[EXERCISE GOAL] Search the records for the string "formação", then copy each line where it appears.

[DATA SHOWN]

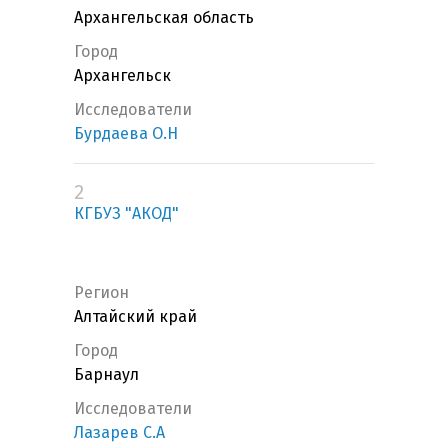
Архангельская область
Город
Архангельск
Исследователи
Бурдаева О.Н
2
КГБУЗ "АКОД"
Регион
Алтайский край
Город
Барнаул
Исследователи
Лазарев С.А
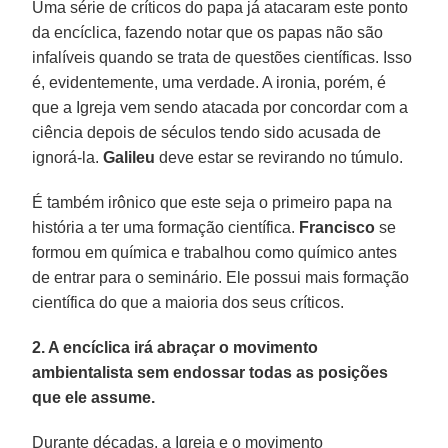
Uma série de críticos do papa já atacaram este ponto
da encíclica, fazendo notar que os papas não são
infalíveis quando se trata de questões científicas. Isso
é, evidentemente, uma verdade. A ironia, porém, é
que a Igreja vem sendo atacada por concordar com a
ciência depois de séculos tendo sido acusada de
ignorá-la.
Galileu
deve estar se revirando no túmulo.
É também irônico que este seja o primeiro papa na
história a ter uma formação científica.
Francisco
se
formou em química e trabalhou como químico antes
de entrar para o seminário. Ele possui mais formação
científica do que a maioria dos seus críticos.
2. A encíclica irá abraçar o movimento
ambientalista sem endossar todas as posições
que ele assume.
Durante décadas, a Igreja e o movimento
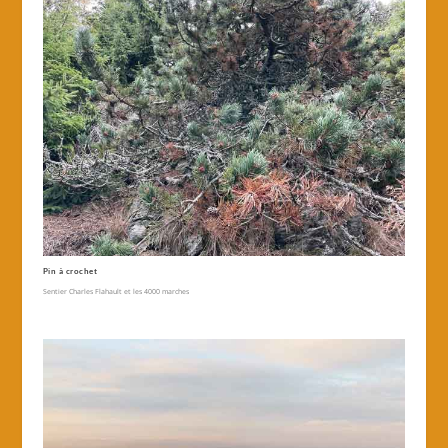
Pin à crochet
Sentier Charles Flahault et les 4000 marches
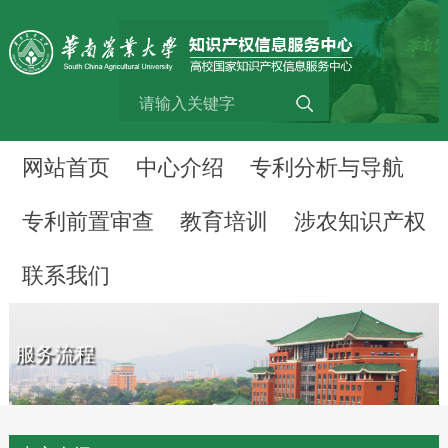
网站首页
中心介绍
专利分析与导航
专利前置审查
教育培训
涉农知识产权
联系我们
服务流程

[YOUR SOLUTION]
história a ter uma formação científica.
de entrar para o seminário. Ele possui mais formação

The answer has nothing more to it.